Computation-Guided Placement of Nonfullerene Acceptor Core Halogenation for High-Performance Organic Solar Cells
Yao Chen, Hongliang Lei, Seunglok Lee, Peihao Huang, Gengsui Tian, Lei Liu, Tianyu Zeng, Changduk Yang, Tainan Duan, Huanyu Zhou, Zeyun Xiao, Tobin J. Marks, Antonio Facchetti

TL;DR
This paper shows how placing bromine on a key part of a molecule improves the efficiency of organic solar cells.
Contribution
A new series of brominated nonfullerene acceptors is designed and shown to significantly boost solar cell performance.
Findings
Brominated NFAs achieved a power conversion efficiency of 17.58%, outperforming fluorinated and chlorinated variants.
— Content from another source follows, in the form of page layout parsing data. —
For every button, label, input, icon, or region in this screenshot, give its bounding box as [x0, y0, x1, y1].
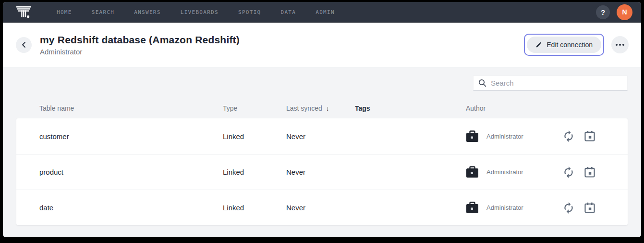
- schedule-sync-button[interactable]: [583, 165, 597, 179]
- nav-item-admin[interactable]: ADMIN: [316, 9, 348, 15]
- page-header: my Redshift database (Amazon Redshift) A…: [3, 23, 641, 67]
- table-row[interactable]: date Linked Never Administrator: [16, 190, 628, 225]
- briefcase-icon: [466, 166, 479, 178]
- top-nav-bar: HOME SEARCH ANSWERS LIVEBOARDS SPOTIQ DA…: [3, 2, 641, 23]
- briefcase-icon: [466, 130, 479, 142]
- nav-item-answers[interactable]: ANSWERS: [134, 9, 173, 15]
- author-cell: Administrator: [466, 166, 561, 178]
- nav-item-home[interactable]: HOME: [57, 9, 85, 15]
- author-name: Administrator: [486, 168, 523, 176]
- pencil-icon: [535, 41, 542, 48]
- sync-now-button[interactable]: [561, 165, 576, 179]
- sort-desc-icon[interactable]: ↓: [326, 104, 329, 112]
- column-header-type[interactable]: Type: [223, 104, 286, 112]
- table-search-box: [473, 76, 628, 90]
- sync-now-button[interactable]: [561, 201, 576, 215]
- table-header-row: Table name Type Last synced ↓ Tags Autho…: [16, 104, 628, 112]
- search-icon: [478, 79, 486, 87]
- table-name-cell[interactable]: date: [39, 204, 223, 212]
- calendar-icon: [583, 202, 596, 214]
- page-subtitle: Administrator: [40, 48, 240, 56]
- column-header-author[interactable]: Author: [466, 104, 561, 112]
- nav-item-data[interactable]: DATA: [281, 9, 309, 15]
- back-button[interactable]: [16, 37, 32, 53]
- main-content: Table name Type Last synced ↓ Tags Autho…: [3, 67, 641, 237]
- schedule-sync-button[interactable]: [583, 201, 597, 215]
- thoughtspot-logo-icon[interactable]: [15, 5, 32, 19]
- column-header-last-synced[interactable]: Last synced ↓: [286, 104, 355, 112]
- type-cell: Linked: [223, 168, 286, 176]
- edit-connection-button[interactable]: Edit connection: [527, 37, 601, 53]
- nav-item-search[interactable]: SEARCH: [92, 9, 128, 15]
- chevron-left-icon: [21, 41, 27, 48]
- table-row[interactable]: customer Linked Never Administrator: [16, 118, 628, 154]
- sync-icon: [562, 130, 575, 142]
- user-avatar[interactable]: N: [617, 4, 632, 20]
- app-window: HOME SEARCH ANSWERS LIVEBOARDS SPOTIQ DA…: [3, 2, 641, 237]
- search-input[interactable]: [491, 79, 622, 87]
- ellipsis-icon: [616, 44, 618, 46]
- sync-icon: [562, 166, 575, 179]
- sync-now-button[interactable]: [561, 129, 576, 143]
- calendar-icon: [583, 166, 596, 179]
- page-title: my Redshift database (Amazon Redshift): [40, 34, 240, 46]
- type-cell: Linked: [223, 204, 286, 212]
- column-header-table-name[interactable]: Table name: [39, 104, 223, 112]
- more-options-button[interactable]: [611, 36, 629, 53]
- last-synced-cell: Never: [286, 132, 355, 141]
- sync-icon: [562, 202, 575, 214]
- edit-connection-focus-ring: Edit connection: [524, 34, 604, 56]
- last-synced-cell: Never: [286, 168, 355, 176]
- table-row[interactable]: product Linked Never Administrator: [16, 154, 628, 190]
- author-cell: Administrator: [466, 130, 561, 142]
- author-name: Administrator: [486, 204, 523, 211]
- tables-list-card: customer Linked Never Administrator: [16, 118, 628, 225]
- briefcase-icon: [466, 202, 479, 214]
- table-name-cell[interactable]: product: [39, 168, 223, 176]
- author-name: Administrator: [486, 133, 523, 140]
- schedule-sync-button[interactable]: [583, 129, 597, 143]
- author-cell: Administrator: [466, 202, 561, 214]
- help-button[interactable]: ?: [596, 5, 610, 19]
- last-synced-cell: Never: [286, 204, 355, 212]
- table-name-cell[interactable]: customer: [39, 132, 223, 141]
- nav-menu: HOME SEARCH ANSWERS LIVEBOARDS SPOTIQ DA…: [57, 9, 354, 15]
- nav-item-spotiq[interactable]: SPOTIQ: [238, 9, 274, 15]
- type-cell: Linked: [223, 132, 286, 141]
- column-header-tags[interactable]: Tags: [355, 104, 466, 112]
- edit-connection-label: Edit connection: [547, 41, 593, 49]
- calendar-icon: [583, 130, 596, 142]
- nav-item-liveboards[interactable]: LIVEBOARDS: [181, 9, 231, 15]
Bromination improved film morphology, exciton dissociation, and charge mobility in organic solar cells.
Ternary solar cells with brominated NFAs reached a record 20.14% efficiency.
Abstract
The strategic molecular design of nonfullerene acceptors (NFAs) plays a crucial role in enhancing the efficiency of organic solar cells (OSCs). Here, working from first-principles theoretical computation, we report a new series of quinoxaline-based NFAs (Qx-PhHal, where Hal = F, Cl, or Br) with varying halogen substitution on the central acceptor core of the molecules to investigate their impact on OSC performance. Notably, OSCs incorporating the brominated NFA demonstrate a significantly higher power conversion efficiency (PCE = 17.58%) than those with fluorinated or chlorinated NFAs (∼14%). Theoretical and experimental analyses reveal that bromination enhances electrostatic interactions, donor–acceptor miscibility, crystallinity, and fibrillar film morphology versus the other halogenated NFAs, thereby enhancing exciton dissociation efficiency, more balanced hole/electron mobility, and…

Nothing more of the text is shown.